[RECORDS FOR THE TASK — start]

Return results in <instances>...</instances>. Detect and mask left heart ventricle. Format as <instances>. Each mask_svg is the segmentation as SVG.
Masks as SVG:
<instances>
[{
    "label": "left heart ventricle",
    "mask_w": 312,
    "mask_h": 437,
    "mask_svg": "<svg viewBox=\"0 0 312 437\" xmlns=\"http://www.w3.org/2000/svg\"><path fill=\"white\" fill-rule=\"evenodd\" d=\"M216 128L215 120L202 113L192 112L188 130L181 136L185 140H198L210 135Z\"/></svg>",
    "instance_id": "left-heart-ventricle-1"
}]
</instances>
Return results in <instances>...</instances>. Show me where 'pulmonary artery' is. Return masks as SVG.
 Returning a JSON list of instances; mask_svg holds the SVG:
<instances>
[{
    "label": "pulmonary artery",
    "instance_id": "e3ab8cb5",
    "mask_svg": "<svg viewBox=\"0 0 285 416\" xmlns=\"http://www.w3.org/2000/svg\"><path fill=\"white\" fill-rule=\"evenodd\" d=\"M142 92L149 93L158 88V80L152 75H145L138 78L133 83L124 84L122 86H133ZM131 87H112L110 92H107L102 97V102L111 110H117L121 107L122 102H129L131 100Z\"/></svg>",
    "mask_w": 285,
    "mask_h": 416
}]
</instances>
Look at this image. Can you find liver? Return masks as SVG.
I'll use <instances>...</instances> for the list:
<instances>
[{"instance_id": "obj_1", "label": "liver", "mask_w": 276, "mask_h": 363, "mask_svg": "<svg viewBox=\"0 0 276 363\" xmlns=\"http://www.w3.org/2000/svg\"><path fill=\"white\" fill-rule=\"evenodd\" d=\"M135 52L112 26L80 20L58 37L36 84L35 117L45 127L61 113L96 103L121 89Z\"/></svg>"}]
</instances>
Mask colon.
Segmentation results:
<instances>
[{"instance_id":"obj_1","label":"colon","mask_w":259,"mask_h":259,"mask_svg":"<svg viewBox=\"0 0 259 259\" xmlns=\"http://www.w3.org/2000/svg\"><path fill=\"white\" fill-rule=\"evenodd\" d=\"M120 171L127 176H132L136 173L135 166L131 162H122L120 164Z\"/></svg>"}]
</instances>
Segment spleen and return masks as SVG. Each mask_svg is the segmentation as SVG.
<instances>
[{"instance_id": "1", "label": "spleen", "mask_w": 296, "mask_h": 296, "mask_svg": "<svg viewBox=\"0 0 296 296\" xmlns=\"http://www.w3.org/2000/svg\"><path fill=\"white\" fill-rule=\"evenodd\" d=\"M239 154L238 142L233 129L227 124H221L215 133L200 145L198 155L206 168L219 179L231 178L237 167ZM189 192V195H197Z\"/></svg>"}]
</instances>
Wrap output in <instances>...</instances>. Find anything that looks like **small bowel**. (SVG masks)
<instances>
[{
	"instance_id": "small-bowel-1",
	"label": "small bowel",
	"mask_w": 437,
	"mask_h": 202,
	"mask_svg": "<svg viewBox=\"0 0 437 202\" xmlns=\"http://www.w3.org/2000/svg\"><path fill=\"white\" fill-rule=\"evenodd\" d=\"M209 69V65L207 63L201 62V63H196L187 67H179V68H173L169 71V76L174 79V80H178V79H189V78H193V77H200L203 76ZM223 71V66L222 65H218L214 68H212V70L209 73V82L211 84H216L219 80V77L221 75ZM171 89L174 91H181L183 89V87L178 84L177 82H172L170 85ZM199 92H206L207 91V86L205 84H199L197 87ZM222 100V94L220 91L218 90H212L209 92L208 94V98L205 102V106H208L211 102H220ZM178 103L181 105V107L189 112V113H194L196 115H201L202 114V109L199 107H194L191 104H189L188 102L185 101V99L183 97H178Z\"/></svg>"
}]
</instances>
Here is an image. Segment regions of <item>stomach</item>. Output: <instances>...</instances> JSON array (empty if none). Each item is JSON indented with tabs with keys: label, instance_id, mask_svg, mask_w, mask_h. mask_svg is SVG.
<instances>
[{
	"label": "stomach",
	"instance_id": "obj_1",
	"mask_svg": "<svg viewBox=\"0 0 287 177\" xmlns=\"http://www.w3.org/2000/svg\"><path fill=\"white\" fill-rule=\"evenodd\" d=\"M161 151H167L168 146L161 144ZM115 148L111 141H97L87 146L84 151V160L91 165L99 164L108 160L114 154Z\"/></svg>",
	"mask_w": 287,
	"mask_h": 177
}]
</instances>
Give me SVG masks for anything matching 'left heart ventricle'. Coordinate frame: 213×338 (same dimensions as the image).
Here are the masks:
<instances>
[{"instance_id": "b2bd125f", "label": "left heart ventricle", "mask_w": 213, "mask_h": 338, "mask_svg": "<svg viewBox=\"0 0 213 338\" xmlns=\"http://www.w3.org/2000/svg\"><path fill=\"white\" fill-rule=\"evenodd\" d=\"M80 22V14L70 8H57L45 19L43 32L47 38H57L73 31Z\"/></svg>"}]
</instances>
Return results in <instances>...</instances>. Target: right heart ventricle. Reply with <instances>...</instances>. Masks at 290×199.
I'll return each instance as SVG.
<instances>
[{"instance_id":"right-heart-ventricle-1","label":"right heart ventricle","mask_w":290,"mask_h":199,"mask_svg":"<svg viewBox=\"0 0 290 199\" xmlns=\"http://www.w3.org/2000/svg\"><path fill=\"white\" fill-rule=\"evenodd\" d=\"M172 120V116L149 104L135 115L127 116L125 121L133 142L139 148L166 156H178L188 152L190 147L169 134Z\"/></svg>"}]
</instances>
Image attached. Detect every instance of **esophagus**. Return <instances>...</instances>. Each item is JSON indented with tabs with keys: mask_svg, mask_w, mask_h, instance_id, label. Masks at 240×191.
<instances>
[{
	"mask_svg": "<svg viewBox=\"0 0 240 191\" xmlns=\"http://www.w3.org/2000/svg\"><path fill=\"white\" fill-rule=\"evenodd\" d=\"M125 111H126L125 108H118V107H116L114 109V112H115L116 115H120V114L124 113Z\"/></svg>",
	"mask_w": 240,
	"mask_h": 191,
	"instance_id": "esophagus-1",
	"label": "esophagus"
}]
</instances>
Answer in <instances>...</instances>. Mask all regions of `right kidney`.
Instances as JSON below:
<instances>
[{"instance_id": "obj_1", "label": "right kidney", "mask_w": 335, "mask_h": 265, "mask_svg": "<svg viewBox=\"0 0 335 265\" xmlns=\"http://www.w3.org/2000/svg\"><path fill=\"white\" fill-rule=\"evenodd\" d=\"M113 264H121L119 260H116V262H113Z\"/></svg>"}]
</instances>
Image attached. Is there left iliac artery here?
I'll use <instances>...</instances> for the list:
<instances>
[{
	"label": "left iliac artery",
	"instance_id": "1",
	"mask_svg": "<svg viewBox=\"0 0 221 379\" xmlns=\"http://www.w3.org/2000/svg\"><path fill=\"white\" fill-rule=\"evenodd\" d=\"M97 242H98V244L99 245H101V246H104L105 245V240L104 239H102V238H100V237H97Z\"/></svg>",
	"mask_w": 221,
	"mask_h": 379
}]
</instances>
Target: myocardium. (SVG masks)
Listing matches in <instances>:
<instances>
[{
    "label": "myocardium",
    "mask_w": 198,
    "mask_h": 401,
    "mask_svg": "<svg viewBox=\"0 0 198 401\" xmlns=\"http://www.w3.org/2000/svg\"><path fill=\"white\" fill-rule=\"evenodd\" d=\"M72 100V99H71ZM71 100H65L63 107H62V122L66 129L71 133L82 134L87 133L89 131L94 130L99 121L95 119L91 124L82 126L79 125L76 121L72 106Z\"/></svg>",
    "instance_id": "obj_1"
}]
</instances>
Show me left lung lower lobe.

[RECORDS FOR THE TASK — finish]

YOUR INSTRUCTIONS -> The data above is to be returned exactly, with nothing altered.

SOLUTION TO THE EXERCISE ->
Return results in <instances>...</instances>. Detect and mask left heart ventricle. Format as <instances>. Each mask_svg is the segmentation as SVG.
Masks as SVG:
<instances>
[{
    "label": "left heart ventricle",
    "mask_w": 312,
    "mask_h": 437,
    "mask_svg": "<svg viewBox=\"0 0 312 437\" xmlns=\"http://www.w3.org/2000/svg\"><path fill=\"white\" fill-rule=\"evenodd\" d=\"M216 128L215 120L202 113L192 112L188 130L181 136L185 140H198L210 135Z\"/></svg>",
    "instance_id": "left-heart-ventricle-1"
}]
</instances>
Return results in <instances>...</instances>. Show me where 'pulmonary artery' is. Return masks as SVG.
 Returning a JSON list of instances; mask_svg holds the SVG:
<instances>
[{
    "label": "pulmonary artery",
    "instance_id": "e3ab8cb5",
    "mask_svg": "<svg viewBox=\"0 0 285 416\" xmlns=\"http://www.w3.org/2000/svg\"><path fill=\"white\" fill-rule=\"evenodd\" d=\"M142 92L149 93L158 88V80L152 75H145L138 78L133 83L124 84L122 86H133ZM131 87H112L110 92H107L102 97V102L111 110H117L121 107L122 102H129L131 100Z\"/></svg>",
    "mask_w": 285,
    "mask_h": 416
}]
</instances>
Look at this image. Can you find liver? Return masks as SVG.
I'll use <instances>...</instances> for the list:
<instances>
[{"instance_id": "obj_1", "label": "liver", "mask_w": 276, "mask_h": 363, "mask_svg": "<svg viewBox=\"0 0 276 363\" xmlns=\"http://www.w3.org/2000/svg\"><path fill=\"white\" fill-rule=\"evenodd\" d=\"M135 52L112 26L80 20L58 37L36 84L35 117L45 127L61 113L96 103L121 89Z\"/></svg>"}]
</instances>
Mask colon.
Segmentation results:
<instances>
[{"instance_id":"obj_1","label":"colon","mask_w":259,"mask_h":259,"mask_svg":"<svg viewBox=\"0 0 259 259\" xmlns=\"http://www.w3.org/2000/svg\"><path fill=\"white\" fill-rule=\"evenodd\" d=\"M120 171L127 176H132L136 173L135 166L131 162H122L120 164Z\"/></svg>"}]
</instances>
Segment spleen and return masks as SVG. Each mask_svg is the segmentation as SVG.
<instances>
[{"instance_id": "1", "label": "spleen", "mask_w": 296, "mask_h": 296, "mask_svg": "<svg viewBox=\"0 0 296 296\" xmlns=\"http://www.w3.org/2000/svg\"><path fill=\"white\" fill-rule=\"evenodd\" d=\"M239 154L238 142L233 129L227 124H221L215 133L200 145L198 155L206 168L219 179L231 178L237 167ZM189 192V195H197Z\"/></svg>"}]
</instances>
Wrap output in <instances>...</instances>. Find anything that looks like **small bowel**. (SVG masks)
<instances>
[{
	"instance_id": "small-bowel-1",
	"label": "small bowel",
	"mask_w": 437,
	"mask_h": 202,
	"mask_svg": "<svg viewBox=\"0 0 437 202\" xmlns=\"http://www.w3.org/2000/svg\"><path fill=\"white\" fill-rule=\"evenodd\" d=\"M209 69V65L207 63L201 62V63H196L187 67H179V68H173L169 71V76L174 79V80H178V79H189V78H193V77H200L203 76ZM223 71V66L222 65H218L214 68H212V70L209 73V82L211 84H216L219 80V77L221 75ZM171 89L174 91H181L183 89V87L178 84L177 82H172L170 85ZM199 92H206L207 91V86L205 84H199L197 87ZM222 100V94L220 91L218 90H212L209 92L208 94V98L205 102V106H208L211 102H220ZM178 103L181 105V107L189 112V113H194L196 115H201L202 114V109L199 107H194L191 104H189L188 102L185 101V99L183 97H178Z\"/></svg>"
}]
</instances>
Here is an image. Segment regions of <item>stomach</item>. Output: <instances>...</instances> JSON array (empty if none). Each item is JSON indented with tabs with keys: label, instance_id, mask_svg, mask_w, mask_h. mask_svg is SVG.
<instances>
[{
	"label": "stomach",
	"instance_id": "obj_1",
	"mask_svg": "<svg viewBox=\"0 0 287 177\" xmlns=\"http://www.w3.org/2000/svg\"><path fill=\"white\" fill-rule=\"evenodd\" d=\"M161 151H167L168 146L161 144ZM115 148L111 141H97L87 146L84 151V160L91 165L99 164L108 160L114 154Z\"/></svg>",
	"mask_w": 287,
	"mask_h": 177
}]
</instances>
Give me SVG masks for anything matching 'left heart ventricle'. Coordinate frame: 213×338 (same dimensions as the image).
Here are the masks:
<instances>
[{"instance_id": "b2bd125f", "label": "left heart ventricle", "mask_w": 213, "mask_h": 338, "mask_svg": "<svg viewBox=\"0 0 213 338\" xmlns=\"http://www.w3.org/2000/svg\"><path fill=\"white\" fill-rule=\"evenodd\" d=\"M80 22V14L70 8H57L45 19L43 32L47 38H57L73 31Z\"/></svg>"}]
</instances>
Return results in <instances>...</instances>. Target: right heart ventricle. Reply with <instances>...</instances>. Masks at 290×199.
I'll return each instance as SVG.
<instances>
[{"instance_id":"right-heart-ventricle-1","label":"right heart ventricle","mask_w":290,"mask_h":199,"mask_svg":"<svg viewBox=\"0 0 290 199\" xmlns=\"http://www.w3.org/2000/svg\"><path fill=\"white\" fill-rule=\"evenodd\" d=\"M172 120V116L149 104L135 115L127 116L125 121L133 142L139 148L166 156H178L188 152L190 147L169 134Z\"/></svg>"}]
</instances>
Image attached. Detect every instance of **esophagus**. Return <instances>...</instances>. Each item is JSON indented with tabs with keys: mask_svg, mask_w, mask_h, instance_id, label. Masks at 240×191.
<instances>
[{
	"mask_svg": "<svg viewBox=\"0 0 240 191\" xmlns=\"http://www.w3.org/2000/svg\"><path fill=\"white\" fill-rule=\"evenodd\" d=\"M125 111H126L125 108H118V107H116L114 109V112H115L116 115H120V114L124 113Z\"/></svg>",
	"mask_w": 240,
	"mask_h": 191,
	"instance_id": "esophagus-1",
	"label": "esophagus"
}]
</instances>
Answer in <instances>...</instances>. Mask all regions of `right kidney`.
Instances as JSON below:
<instances>
[{"instance_id": "obj_1", "label": "right kidney", "mask_w": 335, "mask_h": 265, "mask_svg": "<svg viewBox=\"0 0 335 265\" xmlns=\"http://www.w3.org/2000/svg\"><path fill=\"white\" fill-rule=\"evenodd\" d=\"M113 264H121L119 260H116V262H113Z\"/></svg>"}]
</instances>
Image attached. Is there left iliac artery here?
I'll use <instances>...</instances> for the list:
<instances>
[{
	"label": "left iliac artery",
	"instance_id": "1",
	"mask_svg": "<svg viewBox=\"0 0 221 379\" xmlns=\"http://www.w3.org/2000/svg\"><path fill=\"white\" fill-rule=\"evenodd\" d=\"M97 242H98V244L99 245H101V246H104L105 245V240L104 239H102V238H100V237H97Z\"/></svg>",
	"mask_w": 221,
	"mask_h": 379
}]
</instances>
Target: myocardium. (SVG masks)
Listing matches in <instances>:
<instances>
[{
    "label": "myocardium",
    "mask_w": 198,
    "mask_h": 401,
    "mask_svg": "<svg viewBox=\"0 0 198 401\" xmlns=\"http://www.w3.org/2000/svg\"><path fill=\"white\" fill-rule=\"evenodd\" d=\"M72 100V99H71ZM71 100H65L63 107H62V122L66 129L71 133L82 134L87 133L89 131L94 130L99 121L95 119L91 124L82 126L79 125L76 121L72 106Z\"/></svg>",
    "instance_id": "obj_1"
}]
</instances>
Show me left lung lower lobe.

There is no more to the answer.